Norbert Zillatron said...

So the MHRA has noticed that mean Mr. Mean has fail dismally at glamourising their attempts against ecigs.


Now they a looking for a professional propaganda pooper.

truckerlyn said...

I find, JL Trader, that the more prevalent these pictures and words are, be it on cigarette packs or posters, I really just don't see them at all!


I was asked once if I had seen the No Smoking signs - I said I hadn't because, candidly they are so common nowadays that people just don't see them anymore!


It didn't go down well, but what can I say? If I do see them, they just no longer register!

truckerlyn said...

The more people are prevented from smoking anywhere but their own homes, the more people will smoke! They are not, therefore, spending money in pubs, bars, cafes, restaurants, malls, etc, so the increased price of cigs is more than covered, plus it usually cheaper to drink and eat at home! Win Win for the smokers!

JLTrader said...

I don't look closely at them, so instead of text or grisly images all that registers with me is an insult from someone to whom I pay roughly 70% percent of the pack price. That insult as far as I'm concerned is the same whether the pack has branding or is olive green.

nisakiman said...

If I was able to upvote you more than once for that comment, I would have done.

Yes, it is an insult. The photos and the messages are appalling, and nobody should be forced to accept their (very expensive) purchases in packaging like that.

It is merely yet more spite masquerading as 'concern' from those who hate us.

JonathanBagley said...

Yes, para 89

"This conclusion is however consistent with standardised packaging having had an important impact, for it might be that the introduction of standardised packaging was necessary in order to sustain the historic downward trend. (Considering prevalence against the “current downward trend” implicitly assumes that without intervention prevalence would continue to fall linearly, which is considered highly unlikely)."

I bet whoever wrote that was laughing.

Dick_Puddlecote said...

Incredible, isn't it?

With the increase in kids smoking, if the swing had been the other way - under the same methodology and with the same sample size - they'd be screaming it from the rooftops. By the same token, thousands of people stop smoking and switch to e-cigs but they're called anecdotes and ignored, while unnoticeable changes in heart attack data are trumpeted as success and considered unimpeachable.



And as for the downward trend, are they saying that all their other efforts will have no ongoing effect and that they were one-offs which will lead to a flatline without plain packs? That's laughable logic and only serves to state that their big ideas are all total failures.


These people are so staggeringly corrupt.

jude said...

Its also a form of blackmail, as the only way to fight this is for tobacco companies to sue the government in the courts. This means that taxpayer monies will be used to fund these legal battles. So the government ministers that bring in this propaganda packaging nonsense, will not be out of pocket themselves, neither will the lobbyists and fake charities, (they don't pay taxes).
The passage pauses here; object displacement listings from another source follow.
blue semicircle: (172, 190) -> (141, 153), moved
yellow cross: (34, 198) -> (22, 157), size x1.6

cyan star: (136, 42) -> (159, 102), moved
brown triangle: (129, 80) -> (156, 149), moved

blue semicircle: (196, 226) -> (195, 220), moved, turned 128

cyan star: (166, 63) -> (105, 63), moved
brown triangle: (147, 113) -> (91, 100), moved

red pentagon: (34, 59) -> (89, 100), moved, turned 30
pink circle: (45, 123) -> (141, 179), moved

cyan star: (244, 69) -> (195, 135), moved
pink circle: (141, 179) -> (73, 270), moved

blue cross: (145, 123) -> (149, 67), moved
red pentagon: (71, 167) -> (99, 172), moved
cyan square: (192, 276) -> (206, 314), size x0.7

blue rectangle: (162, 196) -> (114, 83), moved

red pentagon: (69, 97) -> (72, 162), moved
Smokers will yet again be forced to pay for their own persecution, one way or another.

truckerlyn said...

I agree with you both, however the fact that after a while most people don't actually see/notice the ugliness and absolutely misleadingly erroneous messages, means that they are totally ineffective!


I sure as hell don't support 'plain' packaging, but for me it is one of the least harmful stunts the TC movement and government have pulled!

George said...

Losing their the marketing and advertising costs while maintaining a well established dominant market share and (what looks like) a c30% increase in new consumers... The Big Tobacco companies have had a blinder getting this lobbied past the UK govt

John_R said...

Australian Government is apparently doing a post implementation review on "plain" packs. Survey here: http://sigginsmiller.com/plainpackaging/

Jade Graham said...

which shows early plans are being made to add excise duty - otherwise known as sin taxes - to e-cigs.